In the summer of 1942, Allied planes began bombing targets inside Germany. Eventually, the bombing would take a terrible toll. In 1943, 60,000 people were killed in the city of Hamburg, and the city of Dresden was all but destroyed.
In the fall of 1942, Allied armies, under a relatively obscure American commander named Dwight D. Eisenhower, launched an attack in North Africa against Hitler’s best general, Erwin Rommel. The green American troops were whipped soundly at the Kasserine Pass in Tunisia in February 1943. But with bitter experience under their belts, U.S. forces combined with troops from Britain, Australia, and New Zealand to drive the Axis armies out of Egypt by mid-May.

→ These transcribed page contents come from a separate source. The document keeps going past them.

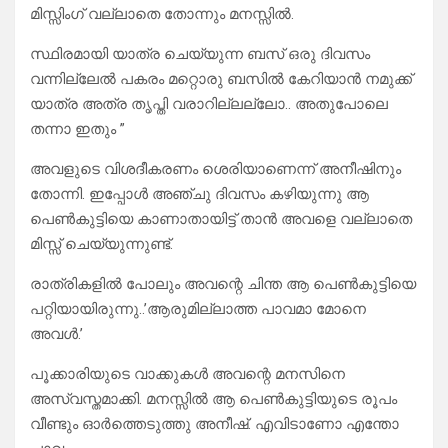
മിസ്സിംഗ്‌ വല്ലാതെ തോന്നും മനസ്സിൽ.
സ്ഥിരമായി യാത്ര ചെയ്യുന്ന ബസ് ഒരു ദിവസം
വന്നില്ലേൽ പകരം മറ്റൊരു ബസിൽ കേറിയാൻ നമുക്ക്
യാത്ര അത്ര തൃപ്തി വരാറില്ലല്ലോ.. അതുപോലെ
തന്നാ ഇതും ”
അവളുടെ വിശദീകരണം ശെരിയാണെന്ന് അനീഷിനും
തോന്നി. ഇപ്പോൾ അഞ്ചു ദിവസം കഴിയുന്നു ആ
പെൺകുട്ടിയെ കാണാതായിട്ട് താൻ അവളെ വല്ലാതെ
മിസ്സ്‌ ചെയ്യുന്നുണ്ട്.
രാത്രികളിൽ പോലും അവന്റെ ചിന്ത ആ പെൺകുട്ടിയെ
പറ്റിയായിരുന്നു..’ആരുമില്ലാത്ത പാവമാ മോനെ
അവൾ.’
പൂക്കാരിയുടെ വാക്കുകൾ അവന്റെ മനസിനെ
അസ്വസ്തമാക്കി. മനസ്സിൽ ആ പെൺകുട്ടിയുടെ രൂപം
വീണ്ടും ഓർത്തെടുത്തു അനീഷ്. എവിടാണോ എന്തോ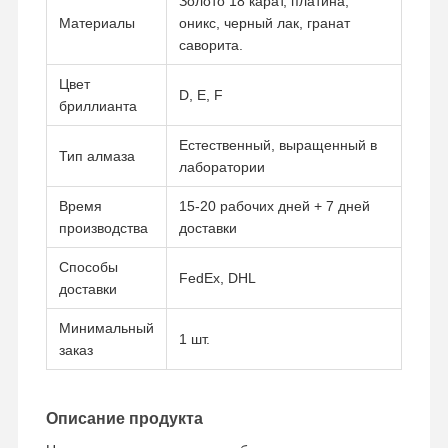
Золото 18 карат, платина,
Материалы
оникс, черный лак, гранат
саворита.
Цвет
D, E, F
бриллианта
Естественный, выращенный в
Тип алмаза
лаборатории
Время
15-20 рабочих дней + 7 дней
производства
доставки
Способы
FedEx, DHL
доставки
Минимальный
1 шт.
заказ
Домой
Продукты
Видеозаписи
О Нас
Описание продукта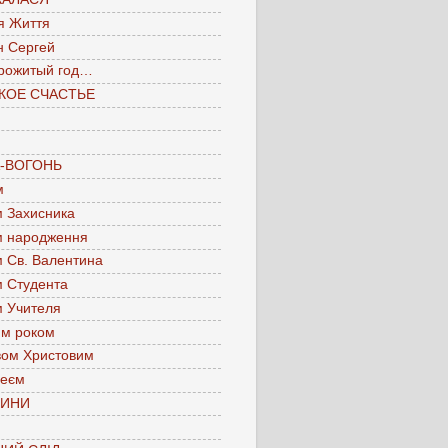
я Життя
н Сергей
рожитый год…
КОЕ СЧАСТЬЕ
А-ВОГОНЬ
м
м Захисника
м народження
м Св. Валентина
м Студента
м Учителя
им роком
вом Христовим
леєм
ЧИНИ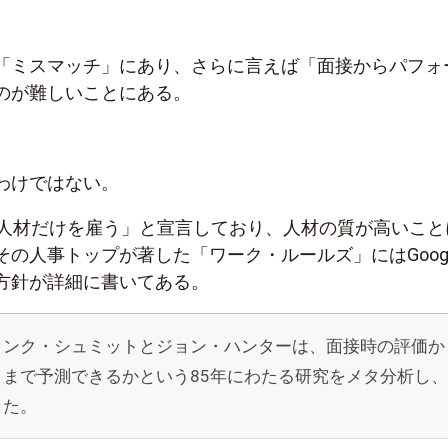
「ミスマッチ」にあり、さらに言えば「面接からパフォ
のが難しいことにある。
わけではない。
高の人材だけを雇う」と宣言しており、人材の質が高いこと
の人事トップが著した「ワーク・ルールズ」にはGoogl
方針が詳細に書いてある。
ランク・シュミットとジョン・ハンターは、面接時の評価か
こまで予測できるかという
85
年にわたる研究をメタ分析し、
した。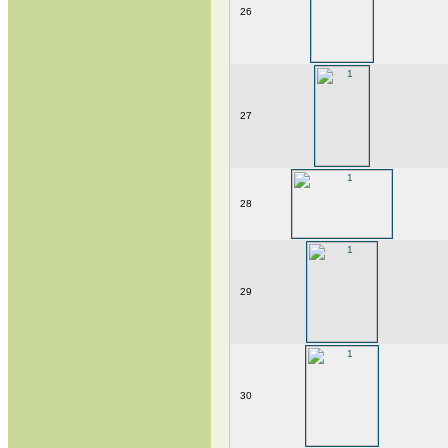
26
27
28
29
30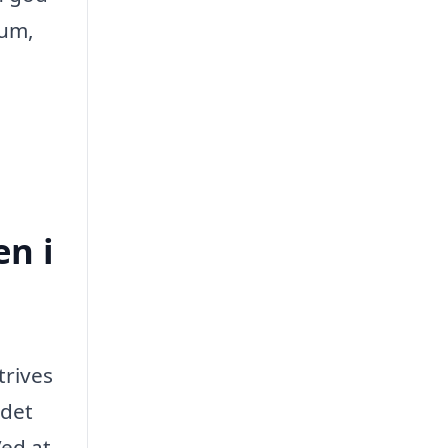
rum,
en i
trives
 det
Ved at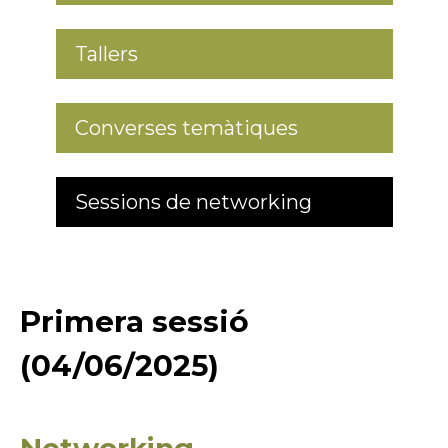
Tallers
Converses temàtiques
Sessions de networking
Primera sessió
(04/06/2025)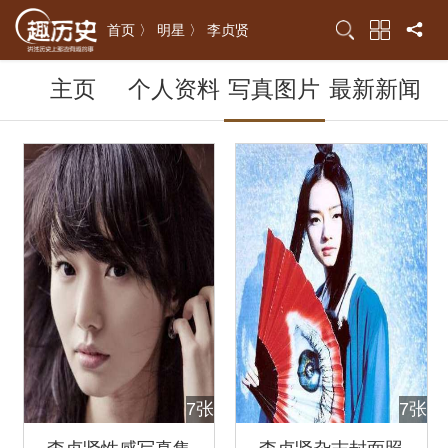
首页 〉
明星 〉
李贞贤
主页
个人资料
写真图片
最新新闻
7张
7张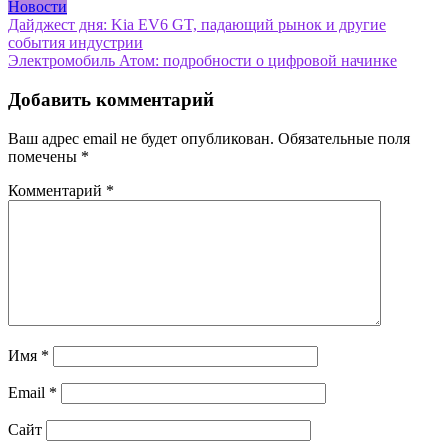
Новости
Навигация
Дайджест дня: Kia EV6 GT, падающий рынок и другие
события индустрии
по
Электромобиль Атом: подробности о цифровой начинке
записям
Добавить комментарий
Ваш адрес email не будет опубликован.
Обязательные поля
помечены
*
Комментарий
*
Имя
*
Email
*
Сайт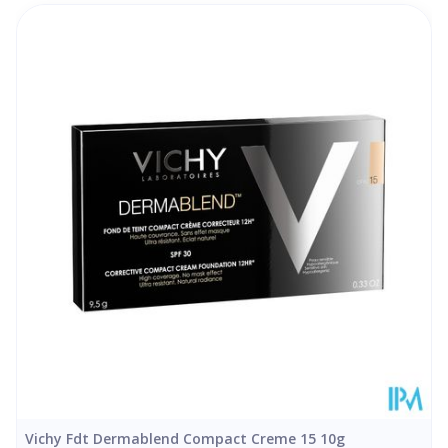
Lengte
121 mm
Diepte
22 mm
Hoeveelheid
10
Verpakking
Behoud
Kamertemperatuur (15°C - 25°C)
Vichy Fdt Dermablend Compact Creme 15 10g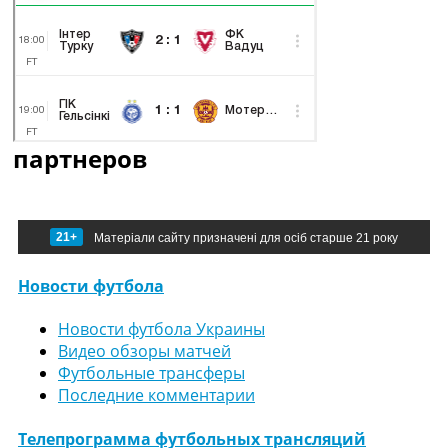
партнеров
21+
Матеріали сайту призначені для осіб старше 21 року
Новости футбола
Новости футбола Украины
Видео обзоры матчей
Футбольные трансферы
Последние комментарии
Телепрограмма футбольных трансляций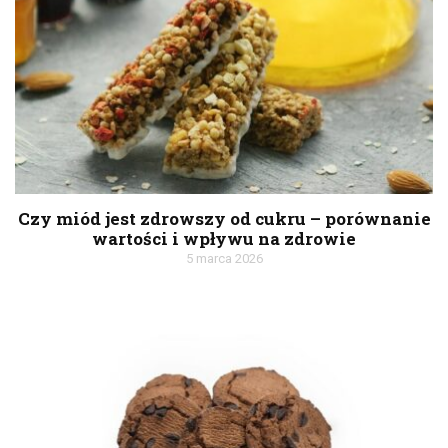
Czy miód jest zdrowszy od cukru – porównanie
wartości i wpływu na zdrowie
5 marca 2026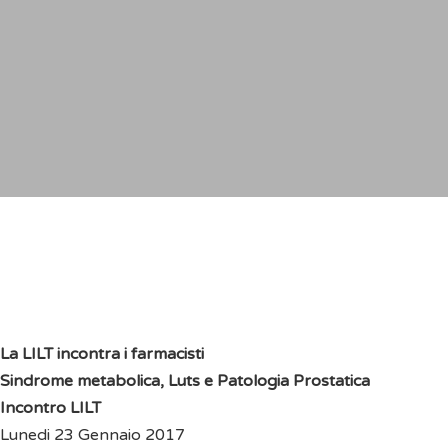
La LILT incontra i farmacisti
Sindrome metabolica, Luts e Patologia Prostatica
Incontro LILT
Lunedi 23 Gennaio 2017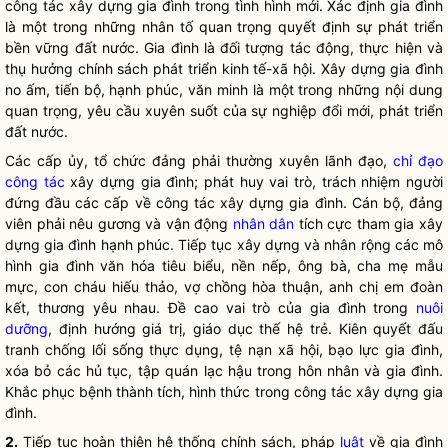
công tác
xây dựng gia đình trong tình hình mới. Xác định gia đình
là một trong những nhân tố quan trọng quyết định sự phát triển
bền vững đất nước. Gia đình là đối tượng tác động, thực hiện và
thụ hưởng chính sách phát triển kinh tế-xã hội. Xây dựng gia đình
no ấm, tiến bộ, hạnh phúc, văn minh là một trong những nội dung
quan trọng, yêu cầu xuyên suốt của sự nghiệp đổi mới, phát triển
đất nước.
Các cấp ủy, tổ chức đảng phải thường xuyên lãnh đạo,
chỉ đạo
công tác
xây dựng gia đình; phát huy vai trò, trách nhiệm người
đứng đầu các cấp về
công tác
xây dựng gia đình. Cán bộ, đảng
viên phải nêu gương và vận động
nhân dân
tích cực tham gia xây
dựng gia đình hạnh phúc. Tiếp tục xây dựng và nhân rộng các mô
hình gia đình văn hóa tiêu biểu, nền nếp, ông bà, cha mẹ mẫu
mực, con cháu hiếu thảo, vợ chồng hòa thuận, anh chị em đoàn
kết, thương yêu nhau. Đề cao vai trò của gia đình trong
nuôi
dưỡng
, định hướng giá trị, giáo dục thế hệ trẻ. Kiên quyết đấu
tranh chống lối sống thực dụng, tệ nạn xã hội, bạo lực gia đình,
xóa bỏ các hủ tục, tập quán lạc hậu trong hôn nhân và gia đình.
Khắc phục bệnh thành tích, hình thức trong
công tác
xây dựng gia
đình.
2.
Tiếp tục hoàn thiện hệ thống chính sách, pháp
luật
về gia đình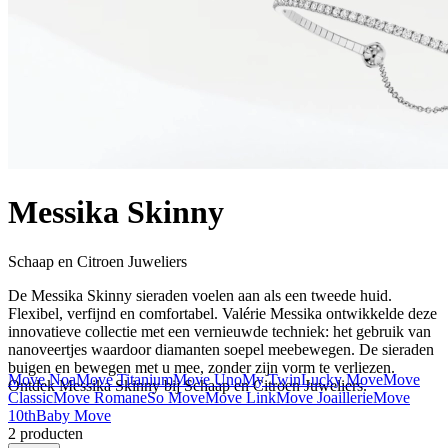
Messika Skinny
Schaap en Citroen Juweliers
De ​​Messika Skinny sieraden voelen aan als een tweede huid.
Flexibel, verfijnd en comfortabel. Valérie Messika ontwikkelde deze
innovatieve collectie met een vernieuwde techniek: het gebruik van
nanoveertjes waardoor diamanten soepel meebewegen. De sieraden
buigen en bewegen met u mee, zonder zijn vorm te verliezen.
Move Noa
Move Titanium
Move Uno
My Twin
Lucky Move
Move
Ontdek Messika Skinny bij Schaap en Citroen Juweliers.
Classic
Move Romane
So Move
Move Link
Move Joaillerie
Move
10th
Baby Move
2 producten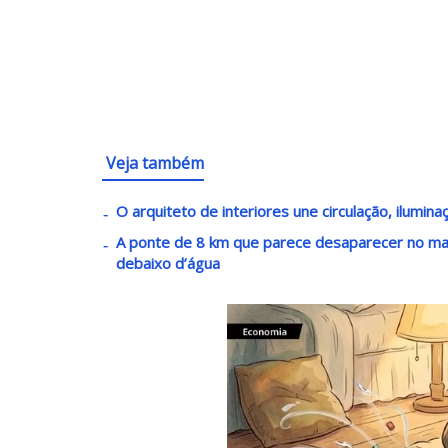
Veja também
O arquiteto de interiores une circulação, ilumin
A ponte de 8 km que parece desaparecer no mar t
debaixo d’água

From Africa, the Allies invaded Sicily, and then advanced into the Italian mainland. Mussolini was overthrown and eventually executed by his own people. But the German army poured troops into the country and it took until the end of 1944 for Italy to be completely controlled.
On the Eastern Front, meanwhile, the Russian army gradually had turned the tables on the invading Germans and begun pushing them back, despite staggering civilian and military losses. And in England, the Allies, under the leadership of Eisenhower, were preparing the greatest invasion force the world had ever seen, D-Day.